Maybe it depends on the occasion: perhaps chili cheese dogs are a staple food during football tailgating. Maybe we eat them because it’s what Dad or Mom makes (or made) for us. Maybe they’re cheap and readily available at the corner store. Maybe we just like the way they taste. Or we know they’re unhealthy for us, but maybe we eat one every once in a while as a treat.

It’s a simple question with lots of possible answers, and these answers have to do with a person’s individual tastes, but also with their surroundings, their upbringing, their traditions. Most of us don’t think about the “why” behind our everyday decisions like this one.

Now, intimate partner and sexual violence could not be a farther topic from eating chili cheese dogs – but the one thing they share in common is that we can examine both through the Social-Ecological Model:

social-ecologicalmodel

The Centers for Disease Control and Prevention champions this framework, highlighting that it “considers the complex interplay between individual, relationship, community, and societal factors. It allows us to understand the range of factors that put people at risk for violence or protect them from experiencing or perpetrating violence. The overlapping rings in the model illustrate how factors at one level influence factors at another level.” (source)

So often, we respond to survivors of intimate partner and sexual violence by saying,

Why didn’t you leave?
I wouldn’t put up with that in a relationship.
Why didn’t you just go to the police?

These questions, while perhaps well-intentioned, miss the immense complexities of intimate partner and sexual violence, and how these complexities limit survivors’ choices. Leaving a violent relationship or seeking police or legal help are often not realistic, safe, or viable choices to survivors whose partners are isolating, controlling or threatening them.

More importantly, these questions also fail to hold the person perpetrating the violence accountable for their actions. A better question to examine is: why do people use violence in relationships?

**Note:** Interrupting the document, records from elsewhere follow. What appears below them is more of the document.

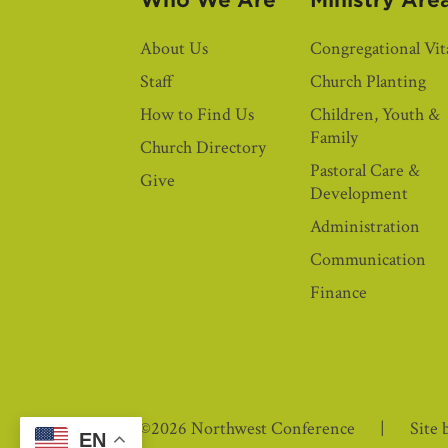
Who We Are
Ministry Are
About Us
Congregational Vita
Staff
Church Planting
How to Find Us
Children, Youth &
Family
Church Directory
Pastoral Care &
Give
Development
Administration
Communication
Finance
©2026 Northwest Conference
Site 
EN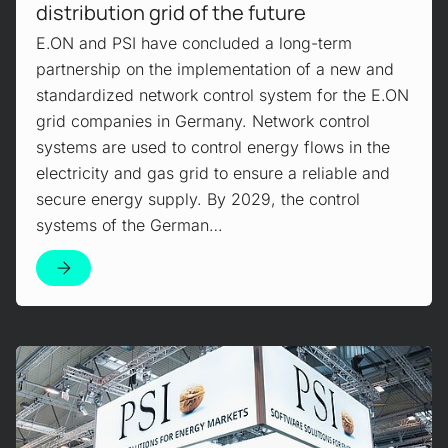
distribution grid of the future
E.ON and PSI have concluded a long-term
partnership on the implementation of a new and
standardized network control system for the E.ON
grid companies in Germany. Network control
systems are used to control energy flows in the
electricity and gas grid to ensure a reliable and
secure energy supply. By 2029, the control
systems of the German…
Mehr erfahren!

Examined across the social ecology, some example reasons for this could include:

  • Societal: the offending partner believes jealousy, controlling behavior, and violence is normal in a relationship because of stereotypes and societal expectations about being a man
  • Societal again: the offending partner has been prosecuted for domestic violence before and was convicted and sentenced to 90 days in jail – so he knows that there may be legal consequences for domestic violence, but the consequences are relatively low
  • Community: the offending partner’s supervisor and co-workers notices that he is constantly using work time to call and harass his partner, but they have no policy to address partner violence in the workplace, so they don’t say or do anything
  • Relationship: the offending partner’s friends hear him insulting his partner and either don’t recognize it as an issue, or don’t speak up to check him on his abusive behaviors
  • Individual: the offending partner feels powerful, in control, and gets what he wants when he is violent

The Social-Ecological framework puts both the survivor’s and the offending partner’s choices into context. This framework also helps us think more deeply about how to prevent violence: as the CDC states, it “suggests that in order to prevent violence, it is necessary to act across multiple levels of the model at the same time. This approach is more likely to sustain prevention efforts over time than any single intervention.

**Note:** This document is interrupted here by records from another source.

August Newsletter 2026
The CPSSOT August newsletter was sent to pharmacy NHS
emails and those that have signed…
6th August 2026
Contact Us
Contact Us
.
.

The complex problem of intimate partner and sexual violence deserves a complex and comprehensive solution. At The Center for Women and Families, we advocate for survivors of intimate partner and sexual violence, and we believe that prevention of violence is an advocacy strategy.

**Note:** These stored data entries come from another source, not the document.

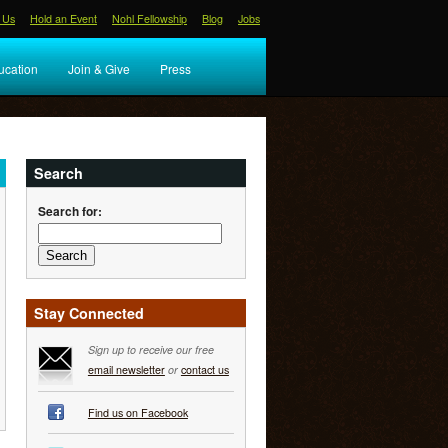
 Us
Hold an Event
Nohl Fellowship
Blog
Jobs
ucation
Join & Give
Press
Search
Search for:
Stay Connected
Sign up to receive our free
email newsletter
or
contact us
Find us on Facebook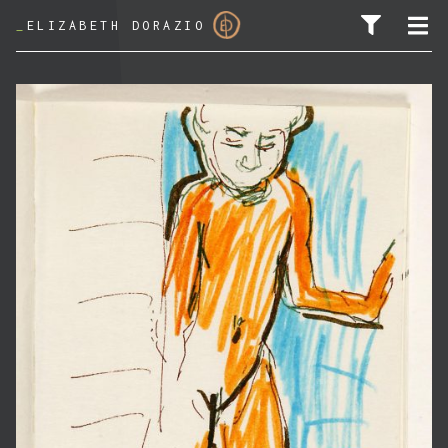
_
ELIZABETH DORAZIO
SEARCH FOR:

When we support high schoolers in developing skills to intervene in incidences of bullying or violence; when we train medical students to screen their patients for relationship violence; when we engage men in conversations about preventing sexual assault – we’re creating a community of advocates who can help survivors reclaim their power, stop violent incidents before they start, and work to uproot violent norms altogether. All by asking a different question.